82.      Richtigerweise ist die Verursachung eines Schadens durch eine berufliche Tätigkeit daher primär die Voraussetzung einer Haftung für Umweltschäden im Sinne der Richtlinie. Andere Bestimmungen der Umwelthaftungsrichtlinie können dagegen anwendbar sein, obwohl (noch) nicht feststeht, dass die fraglichen Umweltschäden durch eine solche Tätigkeit verursacht wurden.

c)      Zur Verantwortung nach der Umwelthaftungsrichtlinie

83.      Soweit die Umwelthaftungsrichtlinie auf den Ausgangsfall anwendbar ist, ergeben sich etwaige Sperrwirkungen aus ihrer Regelung der Verantwortung für die Sanierung von Umweltschäden im Licht des Verursacherprinzips.

84.      Nach Art. 174 Abs. 2 EG ist das Verursacherprinzip eine Grundlage der gemeinschaftlichen Umweltpolitik. Art. 1 und der zweite Erwägungsgrund der Umwelthaftungsrichtlinie stellen in diesem Sinne fest, dass sich die Vermeidung und Sanierung von Umweltschäden an diesem Prinzip orientieren sollten. Das Verursacherprinzip ist damit das Leitprinzip der Umwelthaftungsrichtlinie.
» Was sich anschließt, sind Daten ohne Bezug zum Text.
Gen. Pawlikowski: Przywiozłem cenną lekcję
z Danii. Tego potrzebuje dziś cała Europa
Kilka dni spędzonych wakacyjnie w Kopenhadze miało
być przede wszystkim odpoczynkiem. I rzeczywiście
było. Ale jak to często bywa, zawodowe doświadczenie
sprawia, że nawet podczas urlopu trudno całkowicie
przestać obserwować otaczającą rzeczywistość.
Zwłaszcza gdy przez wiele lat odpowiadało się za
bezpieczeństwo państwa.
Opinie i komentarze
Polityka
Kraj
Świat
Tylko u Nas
85.      Das Verursacherprinzip sieht vor, dass derjenige, der eine Verschmutzung verursacht hat, für ihre Beseitigung verantwortlich ist. Andere Sprachfassungen, die besagen, dass „der Verschmutzer zahlt“ („polluter-pays“ principle, principe du „polleur-payeur“), unterstreichen, dass es sich beim Verursacherprinzip um ein Prinzip der Kostenverteilung handelt.(27) Nicht die Gesellschaft oder Dritte, sondern der Verschmutzer soll die Kosten der Beseitigung einer Verschmutzung tragen. In der Konsequenz findet eine Internalisierung der Umweltkosten statt, d.h. die Umweltkosten werden in die Produktionskosten des verschmutzenden Unternehmens einbezogen.(28)
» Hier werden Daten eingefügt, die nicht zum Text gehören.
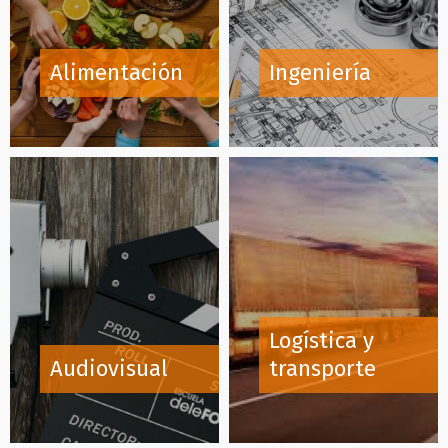
Alimentación
Ingeniería
Logística y
Audiovisual
transporte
86.      Dadurch entsteht für potenzielle Verursacher von Umweltschäden ein Anreiz, Umweltverschmutzungen zu vermeiden.(29) Neben der Funktion, die Kosten gerecht zu verteilen, enthält das Verursacherprinzip also auch eine Anreizfunktion und dient dem Prinzip der Vorbeugung.(30)
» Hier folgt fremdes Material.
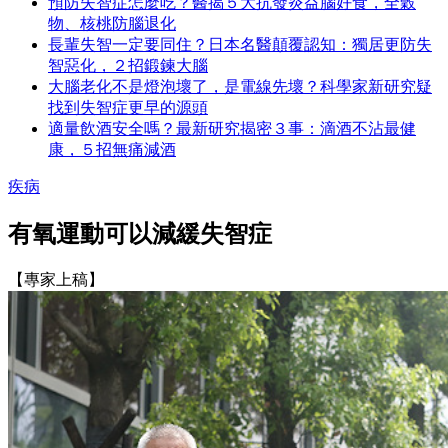
預防失智症怎麼吃？醫揭５大抗發炎益腦好食，全穀
物、核桃防腦退化
長輩失智一定要同住？日本名醫顛覆認知：獨居更防失
智惡化，２招鍛鍊大腦
大腦老化不是燈泡壞了，是電線先壞？科學家新研究疑
找到失智症更早的源頭
適量飲酒安全嗎？最新研究揭密３事：滴酒不沾最健
康，５招無痛減酒
疾病
有氧運動可以減緩失智症
【專家上稿】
87.      Die Umwelthaftungsrichtlinie konkretisiert das Verursacherprinzip insbesondere, indem sie den verantwortlichen Betreiber gemäß Art. 6 zur Sanierung verpflichtet und in Art. 8 Abs. 1 festlegt, dass der Betreiber die Kosten der gemäß dieser Richtlinie durchgeführten Vermeidungs- und Sanierungstätigkeiten trägt. Betreiber ist nach Art. 2 Nr. 6 derjenige, der die Verantwortung für die Tätigkeit trägt, die den Schaden verursacht hat. Er ist derjenige, der Umweltschäden aufgrund seiner Tätigkeit grundsätzlich am Besten vorbeugen kann.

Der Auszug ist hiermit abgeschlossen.